Maintenance therapy using sunitinib improved progression-free survival (PFS) among patients with extensive-stage small-cell lung cancer participating in a phase II clinical trial, investigators reported online March 3 in Journal of Clinical Oncology.
The proactive maintenance approach proved to be significantly less toxic than waiting for disease progression and then giving the same dose of sunitinib, which provides a strong rationale for investigating maintenance therapies in general for patients with extensive-stage small cell lung cancer (SCLC). In addition, since sunitinib inhibits multiple targets of interest in SCLC (including tyrosine kinase, vascular endothelial growth factor receptors, platelet-derived growth factor receptors, Flt-3, and Kit), the study findings also suggest that other multitarget inhibitors should be assessed as treatments for SCLC, said Dr.
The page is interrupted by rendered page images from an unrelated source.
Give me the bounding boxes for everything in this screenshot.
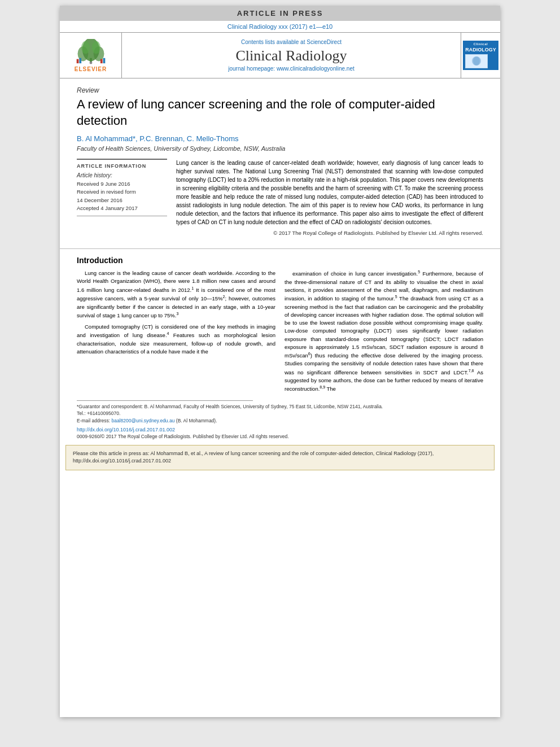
svg-rect-8 <box>79 58 81 63</box>
section-divider <box>60 248 500 249</box>
svg-point-5 <box>91 41 100 54</box>
elsevier-tree-icon <box>71 39 111 64</box>
banner-text: ARTICLE IN PRESS <box>237 9 323 18</box>
copyright-text: © 2017 The Royal College of Radiologists… <box>176 230 483 236</box>
abstract-column: Lung cancer is the leading cause of canc… <box>176 159 483 236</box>
svg-rect-10 <box>103 58 105 63</box>
body-left-col: Lung cancer is the leading cause of canc… <box>77 269 275 397</box>
doi-text[interactable]: http://dx.doi.org/10.1016/j.crad.2017.01… <box>60 425 500 434</box>
citation-text: Please cite this article in press as: Al… <box>73 451 434 464</box>
bottom-copyright: 0009-9260/© 2017 The Royal College of Ra… <box>60 434 500 439</box>
journal-header-section: ELSEVIER Contents lists available at Sci… <box>60 32 500 78</box>
homepage-url[interactable]: www.clinicalradiologyonline.net <box>277 65 355 72</box>
article-content: Review A review of lung cancer screening… <box>60 78 500 242</box>
email-label: E-mail address: <box>77 418 110 423</box>
introduction-title: Introduction <box>77 256 483 265</box>
sciencedirect-line: Contents lists available at ScienceDirec… <box>241 39 342 45</box>
body-right-col: examination of choice in lung cancer inv… <box>285 269 483 397</box>
received-date-1: Received 9 June 2016 <box>77 180 167 188</box>
accepted-date: Accepted 4 January 2017 <box>77 204 167 212</box>
journal-title: Clinical Radiology <box>235 47 347 64</box>
svg-point-6 <box>89 61 92 64</box>
article-title: A review of lung cancer screening and th… <box>77 97 483 129</box>
right-para-1: examination of choice in lung cancer inv… <box>285 269 483 394</box>
email-suffix: (B. Al Mohammad). <box>176 418 217 423</box>
abstract-text: Lung cancer is the leading cause of canc… <box>176 159 483 226</box>
svg-rect-7 <box>76 59 78 63</box>
journal-citation: Clinical Radiology xxx (2017) e1—e10 <box>60 21 500 31</box>
sciencedirect-name[interactable]: ScienceDirect <box>307 39 342 45</box>
footnote-divider <box>77 400 253 401</box>
tel-text: Tel.: +61410095070. <box>77 410 120 416</box>
revised-date: 14 December 2016 <box>77 196 167 204</box>
body-two-col: Lung cancer is the leading cause of canc… <box>77 269 483 397</box>
journal-citation-text: Clinical Radiology xxx (2017) e1—e10 <box>228 23 333 30</box>
introduction-section: Introduction Lung cancer is the leading … <box>60 256 500 397</box>
guarantor-text: *Guarantor and correspondent: B. Al Moha… <box>77 404 383 409</box>
journal-homepage-line: journal homepage: www.clinicalradiologyo… <box>228 65 354 72</box>
citation-banner: Please cite this article in press as: Al… <box>65 445 495 470</box>
journal-center-info: Contents lists available at ScienceDirec… <box>122 33 461 78</box>
footnote-email: E-mail address: baal8200@uni.sydney.edu.… <box>60 417 500 425</box>
svg-point-13 <box>473 56 480 65</box>
article-info-box: ARTICLE INFORMATION Article history: Rec… <box>77 159 167 216</box>
history-title: Article history: <box>77 172 167 178</box>
affiliation: Faculty of Health Sciences, University o… <box>77 145 483 152</box>
article-page: ARTICLE IN PRESS Clinical Radiology xxx … <box>60 6 500 717</box>
received-revised-label: Received in revised form <box>77 188 167 196</box>
footnote-guarantor: *Guarantor and correspondent: B. Al Moha… <box>60 403 500 410</box>
footnote-tel: Tel.: +61410095070. <box>60 410 500 417</box>
article-info-column: ARTICLE INFORMATION Article history: Rec… <box>77 159 167 236</box>
svg-point-4 <box>81 41 90 54</box>
article-in-press-banner: ARTICLE IN PRESS <box>60 6 500 21</box>
elsevier-logo: ELSEVIER <box>60 33 122 78</box>
authors: B. Al Mohammad*, P.C. Brennan, C. Mello-… <box>77 134 483 143</box>
doi-url[interactable]: http://dx.doi.org/10.1016/j.crad.2017.01… <box>77 427 175 433</box>
radiology-logo-box: Clinical RADIOLOGY <box>461 33 500 78</box>
homepage-label: journal homepage: <box>228 65 275 72</box>
radiology-logo-text: Clinical RADIOLOGY <box>463 41 498 70</box>
elsevier-label: ELSEVIER <box>75 66 107 72</box>
svg-rect-9 <box>100 59 102 63</box>
email-link[interactable]: baal8200@uni.sydney.edu.au <box>111 418 174 423</box>
intro-para-2: Computed tomography (CT) is considered o… <box>77 323 275 356</box>
sciencedirect-label: Contents lists available at <box>241 39 305 45</box>
intro-para-1: Lung cancer is the leading cause of canc… <box>77 269 275 320</box>
article-info-title: ARTICLE INFORMATION <box>77 163 167 169</box>
section-label: Review <box>77 86 483 94</box>
article-info-abstract: ARTICLE INFORMATION Article history: Rec… <box>77 159 483 236</box>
Neal E. Ready of Duke University Medical Center, Durham, N.C., and his associates.
In their study, 95 patients who had stable disease, partial response, or compete response to standard initial chemotherapy were randomly assigned in a double-blind fashion to receive either sunitinib or placebo as maintenance therapy until SCLC progressed. A total of 85 of these patients received at least one dose as assigned: 44 received sunitinib and 41 received placebo.
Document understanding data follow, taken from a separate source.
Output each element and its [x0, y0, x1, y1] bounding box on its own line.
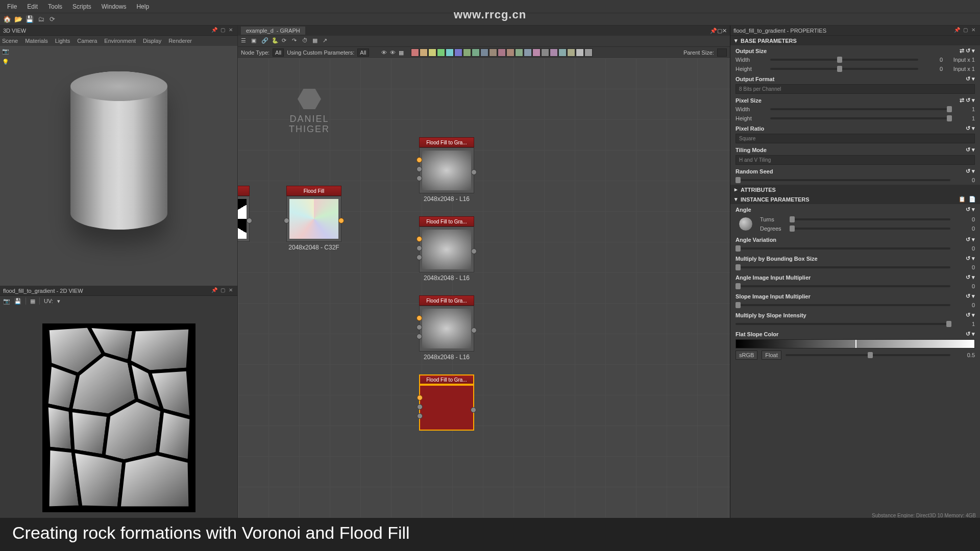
grid2-icon[interactable]: ▦ — [399, 49, 404, 56]
sw[interactable] — [576, 48, 584, 57]
python-icon[interactable]: 🐍 — [272, 37, 280, 45]
menu-file[interactable]: File — [2, 1, 22, 12]
sw[interactable] — [567, 48, 575, 57]
sw[interactable] — [584, 48, 593, 57]
turns-slider[interactable] — [790, 218, 950, 220]
light-icon[interactable]: 💡 — [2, 59, 9, 65]
refresh-icon[interactable]: ⟳ — [282, 37, 290, 45]
angle-var-slider[interactable] — [736, 247, 950, 249]
menu-icon[interactable]: ▾ — [972, 168, 975, 174]
reset-icon[interactable]: ↺ — [966, 97, 970, 104]
node-ffg[interactable]: Flood Fill to Gra... 2048x2048 - L16 — [419, 216, 474, 282]
reset-icon[interactable]: ↺ — [966, 312, 970, 318]
sw[interactable] — [428, 48, 436, 57]
node-ffg-selected[interactable]: Flood Fill to Gra... — [419, 374, 474, 431]
section-attributes[interactable]: ▸ATTRIBUTES — [730, 185, 980, 194]
save-img-icon[interactable]: 💾 — [14, 298, 21, 305]
output-format-field[interactable]: 8 Bits per Channel — [736, 84, 975, 94]
tab-camera[interactable]: Camera — [77, 38, 97, 44]
viewport-3d[interactable]: 📷 💡 — [0, 46, 237, 286]
menu-edit[interactable]: Edit — [22, 1, 43, 12]
camera-icon[interactable]: 📷 — [2, 48, 9, 55]
save-all-icon[interactable]: 🗂 — [37, 15, 45, 23]
sw[interactable] — [411, 48, 419, 57]
custom-dropdown[interactable]: All — [357, 48, 369, 57]
pin-icon[interactable]: 📌 — [710, 28, 717, 34]
reset-icon[interactable]: ↺ — [966, 125, 970, 132]
align-icon[interactable]: ☰ — [241, 37, 249, 45]
node-ffg[interactable]: Flood Fill to Gra... 2048x2048 - L16 — [419, 295, 474, 361]
pixel-height-slider[interactable] — [770, 117, 950, 119]
tab-environment[interactable]: Environment — [104, 38, 136, 44]
reset-icon[interactable]: ↺ — [966, 76, 970, 82]
maximize-icon[interactable]: ▢ — [717, 28, 722, 34]
expand-icon[interactable]: ↗ — [323, 37, 331, 45]
menu-tools[interactable]: Tools — [43, 1, 67, 12]
export-icon[interactable]: 📷 — [3, 298, 10, 305]
node-floodfill[interactable]: Flood Fill 2048x2048 - C32F — [286, 186, 341, 251]
menu-icon[interactable]: ▾ — [972, 331, 975, 337]
node-input[interactable]: L16 — [238, 186, 250, 251]
paste-icon[interactable]: 📄 — [969, 196, 976, 203]
home-icon[interactable]: 🏠 — [3, 15, 11, 23]
sw[interactable] — [558, 48, 567, 57]
pin-icon[interactable]: 📌 — [211, 27, 218, 34]
menu-icon[interactable]: ▾ — [972, 146, 975, 153]
tab-renderer[interactable]: Renderer — [168, 38, 192, 44]
close-icon[interactable]: ✕ — [227, 27, 234, 34]
node-ffg[interactable]: Flood Fill to Gra... 2048x2048 - L16 — [419, 137, 474, 203]
reload-icon[interactable]: ⟳ — [48, 15, 56, 23]
graph-tab[interactable]: example_d - GRAPH — [241, 27, 305, 35]
pin-icon[interactable]: 📌 — [211, 287, 218, 294]
color-slider[interactable] — [786, 354, 950, 356]
reset-icon[interactable]: ↺ — [966, 274, 970, 281]
maximize-icon[interactable]: ▢ — [962, 27, 969, 34]
sw[interactable] — [515, 48, 523, 57]
close-icon[interactable]: ✕ — [722, 28, 727, 34]
sw[interactable] — [437, 48, 445, 57]
menu-scripts[interactable]: Scripts — [67, 1, 96, 12]
menu-windows[interactable]: Windows — [96, 1, 132, 12]
link-icon[interactable]: ⇄ — [960, 47, 964, 54]
menu-icon[interactable]: ▾ — [972, 312, 975, 318]
sw[interactable] — [541, 48, 549, 57]
close-icon[interactable]: ✕ — [227, 287, 234, 294]
sw[interactable] — [472, 48, 480, 57]
reset-icon[interactable]: ↺ — [966, 168, 970, 174]
open-icon[interactable]: 📂 — [14, 15, 22, 23]
width-slider[interactable] — [770, 59, 918, 61]
mult-bbox-slider[interactable] — [736, 266, 950, 268]
info-icon[interactable]: ▦ — [30, 298, 35, 305]
slope-int-slider[interactable] — [736, 323, 950, 325]
menu-icon[interactable]: ▾ — [972, 274, 975, 281]
seed-slider[interactable] — [736, 179, 950, 181]
float-button[interactable]: Float — [762, 350, 781, 360]
tiling-field[interactable]: H and V Tiling — [736, 155, 975, 165]
angle-img-slider[interactable] — [736, 285, 950, 287]
menu-icon[interactable]: ▾ — [972, 76, 975, 82]
reset-icon[interactable]: ↺ — [966, 331, 970, 337]
menu-icon[interactable]: ▾ — [972, 255, 975, 262]
link-icon[interactable]: ⇄ — [960, 97, 964, 104]
tab-lights[interactable]: Lights — [55, 38, 70, 44]
menu-icon[interactable]: ▾ — [972, 206, 975, 213]
menu-help[interactable]: Help — [131, 1, 154, 12]
viewport-2d[interactable] — [0, 306, 237, 530]
copy-icon[interactable]: 📋 — [959, 196, 966, 203]
sw[interactable] — [420, 48, 428, 57]
pixel-width-slider[interactable] — [770, 108, 950, 110]
sw[interactable] — [489, 48, 497, 57]
maximize-icon[interactable]: ▢ — [219, 27, 226, 34]
timer-icon[interactable]: ⏱ — [302, 37, 310, 45]
section-instance-params[interactable]: ▾INSTANCE PARAMETERS📋📄 — [730, 194, 980, 204]
link-icon[interactable]: 🔗 — [261, 37, 270, 45]
flat-slope-gradient[interactable] — [736, 339, 975, 348]
sw[interactable] — [550, 48, 558, 57]
sw[interactable] — [498, 48, 506, 57]
reset-icon[interactable]: ↺ — [966, 47, 970, 54]
uv-dropdown[interactable]: ▾ — [57, 298, 60, 305]
tab-scene[interactable]: Scene — [2, 38, 18, 44]
degrees-slider[interactable] — [790, 228, 950, 230]
step-icon[interactable]: ↷ — [292, 37, 300, 45]
view-icon[interactable]: 👁 — [381, 49, 387, 56]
The main efficacy outcome – median PFS – was 3.7 months for sunitinib and 2.1 months for placebo, a significant difference. Three patients taking sunitinib achieved a complete response, compared with none taking placebo, the investigators said (J. Clin. Oncol. 2015 March 3 [doi:10.1200/jco.2014.57.3105]).
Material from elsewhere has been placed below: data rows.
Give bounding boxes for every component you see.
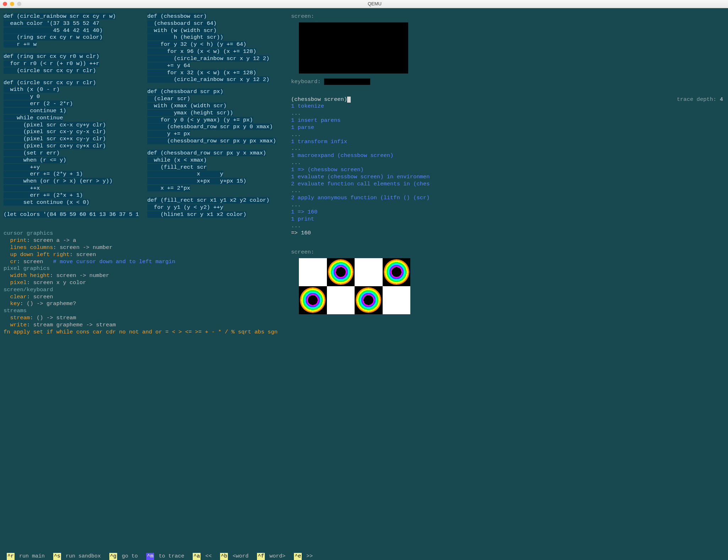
editor-col-right[interactable]: def (chessbow scr) (chessboard scr 64) w… [144, 8, 288, 553]
trace-line: ... [291, 159, 301, 166]
editor-col-left[interactable]: def (circle_rainbow scr cx cy r w) each … [0, 8, 144, 553]
screen-label: screen: [291, 13, 724, 20]
trace-line: 1 print [291, 216, 314, 222]
key-run-main[interactable]: ^r [7, 553, 15, 560]
key-end[interactable]: ^e [294, 553, 302, 560]
bottom-keybar: ^r run main ^s run sandbox ^g go to ^m t… [0, 553, 728, 560]
screen-preview-blank [299, 22, 408, 74]
trace-line: ... [291, 187, 301, 194]
keyboard-label: keyboard: [291, 78, 321, 85]
trace-line: => 160 [291, 230, 311, 236]
trace-line: ... [291, 131, 301, 138]
key-trace[interactable]: ^m [146, 553, 154, 560]
trace-line: 1 evaluate (chessbow screen) in environm… [291, 174, 430, 180]
code-block: def (ring scr cx cy r0 w clr) for r r0 (… [4, 53, 99, 74]
cursor-icon [347, 97, 351, 103]
code-block: def (chessboard scr px) (clear scr) with… [147, 88, 276, 144]
rainbow-icon [328, 259, 354, 285]
trace-line: ... [291, 145, 301, 152]
trace-line: ... [291, 202, 301, 208]
key-run-sandbox[interactable]: ^s [53, 553, 61, 560]
trace-line: 1 => (chessbow screen) [291, 167, 364, 173]
repl-input[interactable]: (chessbow screen) [291, 96, 347, 103]
code-block: (let colors '(84 85 59 60 61 13 36 37 5 … [4, 211, 139, 218]
trace-line: 1 transform infix [291, 138, 347, 145]
window-titlebar: QEMU [0, 0, 728, 8]
key-home[interactable]: ^a [193, 553, 201, 560]
trace-line: 1 insert parens [291, 117, 341, 124]
rainbow-icon [356, 287, 381, 313]
screen-label: screen: [291, 249, 724, 256]
trace-line: ... [291, 110, 301, 116]
close-icon[interactable] [3, 2, 7, 6]
help-panel: cursor graphics print: screen a -> a lin… [4, 223, 141, 343]
code-block: def (fill_rect scr x1 y1 x2 y2 color) fo… [147, 197, 269, 218]
trace-line: 1 => 160 [291, 209, 317, 215]
code-block: def (chessbow scr) (chessboard scr 64) w… [147, 13, 269, 83]
trace-line: 2 evaluate function call elements in (ch… [291, 181, 430, 187]
key-word-right[interactable]: ^f [257, 553, 265, 560]
trace-line: 1 parse [291, 124, 314, 131]
trace-line: 1 tokenize [291, 103, 324, 109]
key-goto[interactable]: ^g [109, 553, 117, 560]
zoom-icon[interactable] [17, 2, 21, 6]
sandbox-panel[interactable]: screen: keyboard: (chessbow screen)trace… [288, 8, 728, 553]
trace-line: 1 macroexpand (chessbow screen) [291, 152, 393, 159]
keyboard-buffer [324, 78, 370, 85]
window-title: QEMU [24, 1, 725, 7]
trace-line: ... [291, 223, 301, 229]
code-block: def (circle_rainbow scr cx cy r w) each … [4, 13, 116, 48]
code-block: def (circle scr cx cy r clr) with (x (0 … [4, 80, 113, 206]
minimize-icon[interactable] [10, 2, 14, 6]
rainbow-icon [384, 259, 409, 285]
screen-preview-chessbow [299, 258, 410, 314]
rainbow-icon [300, 287, 325, 313]
key-word-left[interactable]: ^b [220, 553, 228, 560]
code-block: def (chessboard_row scr px y x xmax) whi… [147, 150, 266, 191]
trace-line: 2 apply anonymous function (litfn () (sc… [291, 195, 430, 201]
repl[interactable]: (chessbow screen)trace depth: 4 1 tokeni… [291, 89, 724, 244]
workspace: def (circle_rainbow scr cx cy r w) each … [0, 8, 728, 553]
In addition, 13 patients who were initially assigned to placebo showed disease progression and were permitted to cross over to sunitinib. Ten of them (77%) attained prolonged disease control, including three (23%) who achieved complete response. This demonstrates a major therapeutic benefit for a small subset of patients who have rapidly growing refractory SCLC, Dr. Ready and his associates said.
The most frequent adverse events were fatigue (19% of patients taking sunitinib and 10% of those taking placebo), decreased neutrophils (14% on sunitinib), decreased leukocytes (7% on sunitinib), and decreased platelets (7% on sunitinib). The most serious (grade 4) adverse events were one case each of GI hemorrhage, pancreatitis, hypocalcemia, and elevated lipase among patients taking sunitinib and hypernatremia in a patient taking placebo.